Stored data entries:

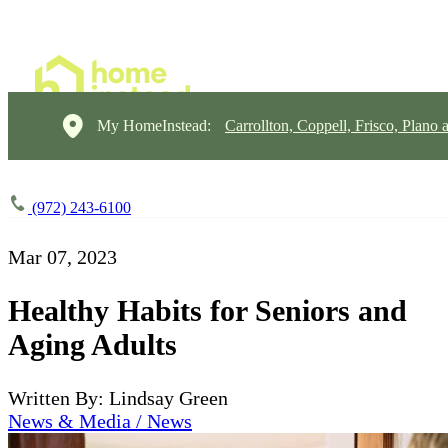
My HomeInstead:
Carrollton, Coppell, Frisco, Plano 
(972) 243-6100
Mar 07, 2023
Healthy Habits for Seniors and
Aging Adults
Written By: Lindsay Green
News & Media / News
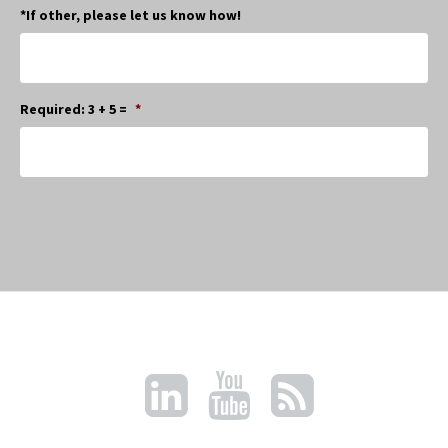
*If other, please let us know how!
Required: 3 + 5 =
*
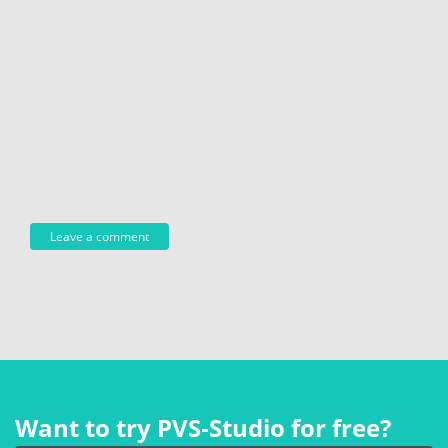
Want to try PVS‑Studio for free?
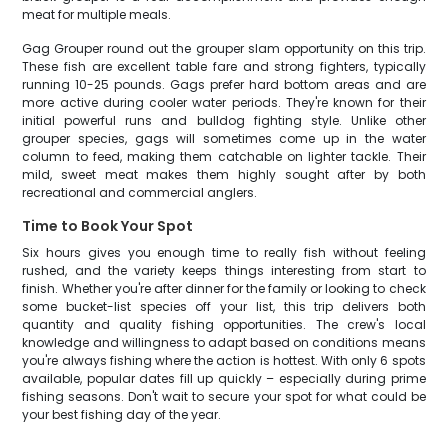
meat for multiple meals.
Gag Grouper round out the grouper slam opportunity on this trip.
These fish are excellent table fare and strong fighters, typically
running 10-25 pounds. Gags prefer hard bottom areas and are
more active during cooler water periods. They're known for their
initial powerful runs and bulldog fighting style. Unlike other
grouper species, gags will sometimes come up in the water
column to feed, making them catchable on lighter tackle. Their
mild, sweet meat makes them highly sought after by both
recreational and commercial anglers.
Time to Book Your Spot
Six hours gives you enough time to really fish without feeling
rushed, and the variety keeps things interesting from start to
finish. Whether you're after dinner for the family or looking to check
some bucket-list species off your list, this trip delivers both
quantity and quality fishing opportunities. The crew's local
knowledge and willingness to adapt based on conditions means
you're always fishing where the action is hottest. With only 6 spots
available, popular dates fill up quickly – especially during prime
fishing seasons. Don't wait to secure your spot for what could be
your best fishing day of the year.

---

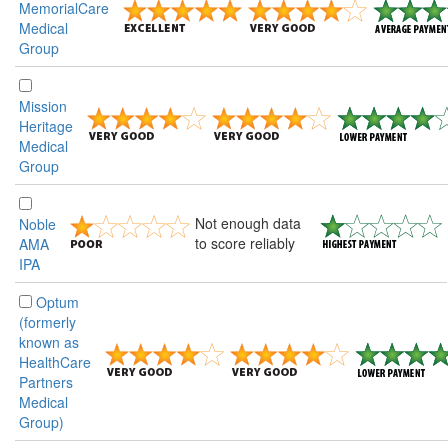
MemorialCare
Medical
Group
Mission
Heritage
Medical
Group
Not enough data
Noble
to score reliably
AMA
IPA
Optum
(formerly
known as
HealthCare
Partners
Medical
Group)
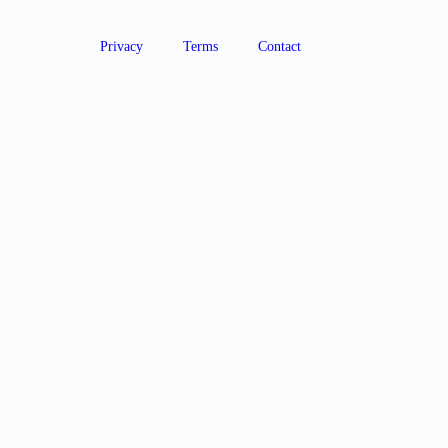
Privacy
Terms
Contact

...

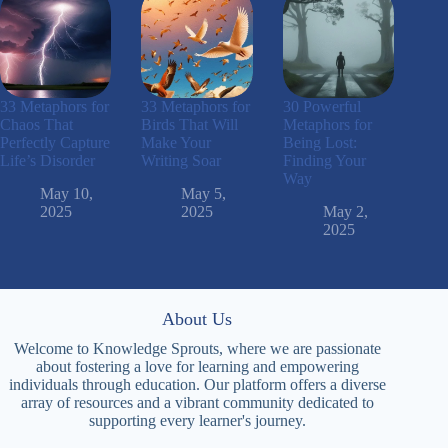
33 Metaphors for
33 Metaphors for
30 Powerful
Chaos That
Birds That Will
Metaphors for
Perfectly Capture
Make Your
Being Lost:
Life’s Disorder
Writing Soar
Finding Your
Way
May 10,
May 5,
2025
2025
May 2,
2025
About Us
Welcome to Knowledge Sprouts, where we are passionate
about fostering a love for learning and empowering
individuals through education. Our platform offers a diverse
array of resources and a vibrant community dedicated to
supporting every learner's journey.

WHAT IS EXPECTED: Copy the lines of the data above exactly as written, beginning with the line containing "finish. Whether you're" and ending with the line containing "your best fishing day of the year.", and leave out all other lines.

WORKED SOLUTION:
finish. Whether you're after dinner for the family or looking to check
some bucket-list species off your list, this trip delivers both
quantity and quality fishing opportunities. The crew's local
knowledge and willingness to adapt based on conditions means
you're always fishing where the action is hottest. With only 6 spots
available, popular dates fill up quickly – especially during prime
fishing seasons. Don't wait to secure your spot for what could be
your best fishing day of the year.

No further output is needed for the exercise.